*** Opening of Data supplied ***

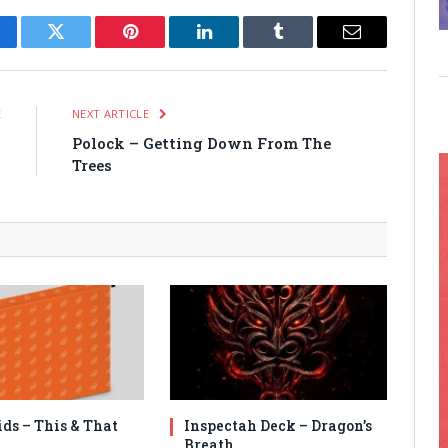
cebook
Twitter
Pinterest
LinkedIn
Tumblr
Email
E
NEXT ARTICLE
l
Polock – Getting Down From The
Trees
ids – This & That
Inspectah Deck – Dragon’s
Breath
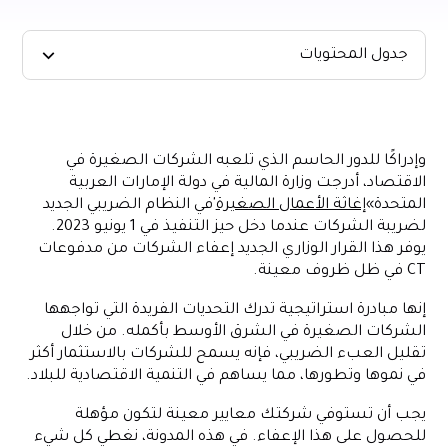
جدول المحتويات
ما هو إعفاء الشركات الصغيرة بموجب ضريبة الشركات الإماراتية؟
ما هي معايير الأهلية للإعفاء الضريبي للشركات الصغيرة؟
وإدراكًا للدور الحاسم الذي تلعبه الشركات الصغيرة في
من هو غير مؤهل للحصول على إغاثة الأعمال الصغيرة؟
الاقتصاد، أدرجت وزارة المالية في دولة الإمارات العربية
كيف تعمل إغاثة الأعمال الصغيرة؟
المتحدة»
إغاثة الأعمال الصغيرة
'في النظام الضريبي الجديد
لضريبة الشركات عندما دخل حيز التنفيذ في 1 يونيو 2023.
هل سيكون لإعفاء الأعمال الصغيرة أي آثار على تسجيل ضريبة
يوفر هذا القرار الوزاري الجديد إعفاء الشركات من مدفوعات
القيمة المضافة؟
CT في ظل ظروف معينة.
تأثير تخفيف الأعمال الصغيرة على القواعد الضريبية للشركات الأخرى
إنها مبادرة استراتيجية تدرك التحديات الفريدة التي تواجهها
متطلبات حفظ السجلات لإغاثة الأعمال الصغيرة
الشركات الصغيرة في الشرق الأوسط بأكمله. من خلال
قم بتحويل الفواتير وإدارة الإيصالات إلى صيغة رقمية مع Alaan
تقليل العبء الضريبي، فإنه يسمح للشركات بالاستثمار أكثر
في نموها وتطورها، مما يساهم في التنمية الاقتصادية للبلاد.
يجب أن تستوفي شركتك معايير معينة لتكون مؤهلة
للحصول على هذا الإعفاء. في هذه المدونة، نغطي كل شيء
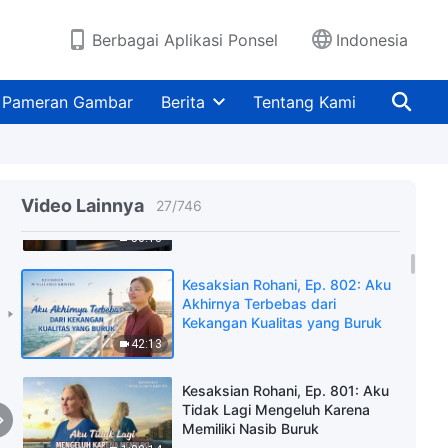
44:06
Berbagai Aplikasi Ponsel
Indonesia
Kesaksian Rohani, Ep. 804: Aku
Menemukan Jalan untuk
Pameran Gambar
Berita
Tentang Kami
Mengatasi Perasaan Rendah
Diriku
52:32
Kesaksian Rohani, Ep. 803:
Bersikap Asal-asalan dalam
Video Lainnya
27
/
746
Tugas Sungguh Berbahaya
50:13
Kesaksian Rohani, Ep. 802: Aku
Akhirnya Terbebas dari
Kekangan Kualitas yang Buruk
42:13
Kesaksian Rohani, Ep. 801: Aku
Tidak Lagi Mengeluh Karena
Memiliki Nasib Buruk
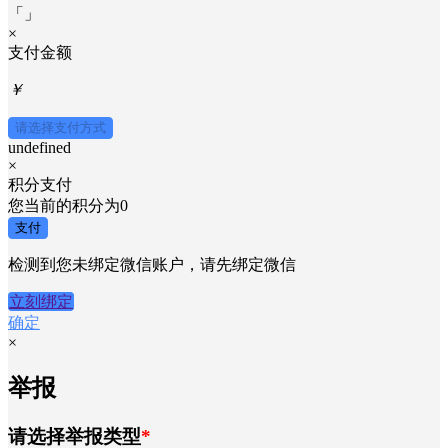
「
」
×
支付金额
￥
请选择支付方式
undefined
×
积分支付
您当前的积分为
0
支付
检测到您未绑定微信账户，请先绑定微信
立刻绑定
确定
×
举报
请选择举报类型
*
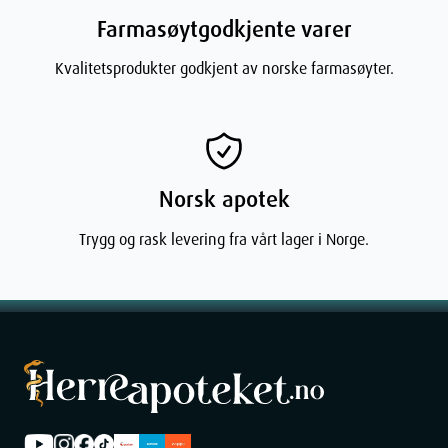
Farmasøytgodkjente varer
Dimensjoner
Kvalitetsprodukter godkjent av norske farmasøyter.
Width
10.19
cm
Height
4.7
cm
Norsk apotek
Depth
10.19
cm
Trygg og rask levering fra vårt lager i Norge.
Weight
101
g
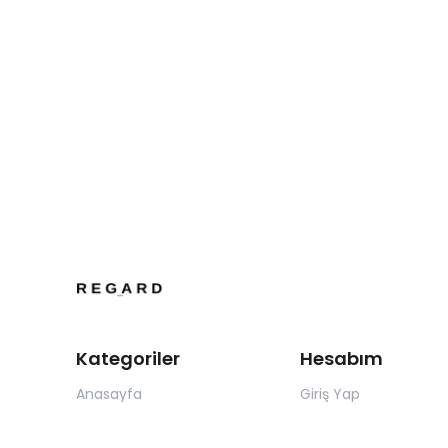
Kategoriler
Hesabım
Anasayfa
Giriş Yap
Üst Giyim
Kayıt Ol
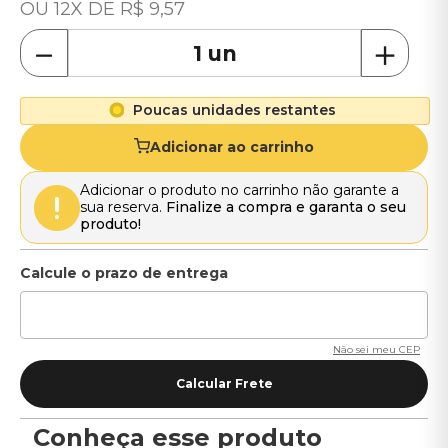
12
R$
9
,
57
－
＋
Poucas unidades restantes
Adicionar ao carrinho
Adicionar o produto no carrinho não garante a
sua reserva.
Finalize a compra e garanta o seu
produto!
Não sei meu CEP
Conheça esse produto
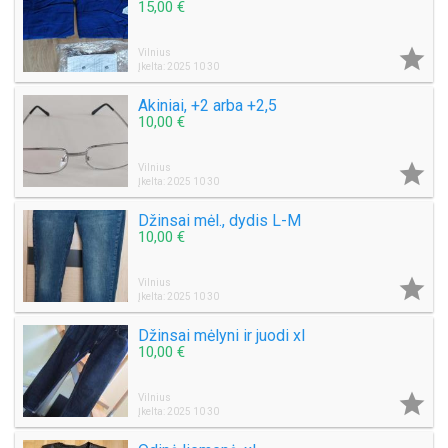
15,00 €

Vilnius
Įkelta: 2025 10 30
Akiniai, +2 arba +2,5
10,00 €

Vilnius
Įkelta: 2025 10 30
Džinsai mėl., dydis L-M
10,00 €

Vilnius
Įkelta: 2025 10 30
Džinsai mėlyni ir juodi xl
10,00 €

Vilnius
Įkelta: 2025 10 30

*** Close of Data supplied ***

• _Brief_
What is needed is each line of the entries that contains the word "Buruk".

• _Output_
Kekangan Kualitas yang Buruk
Memiliki Nasib Buruk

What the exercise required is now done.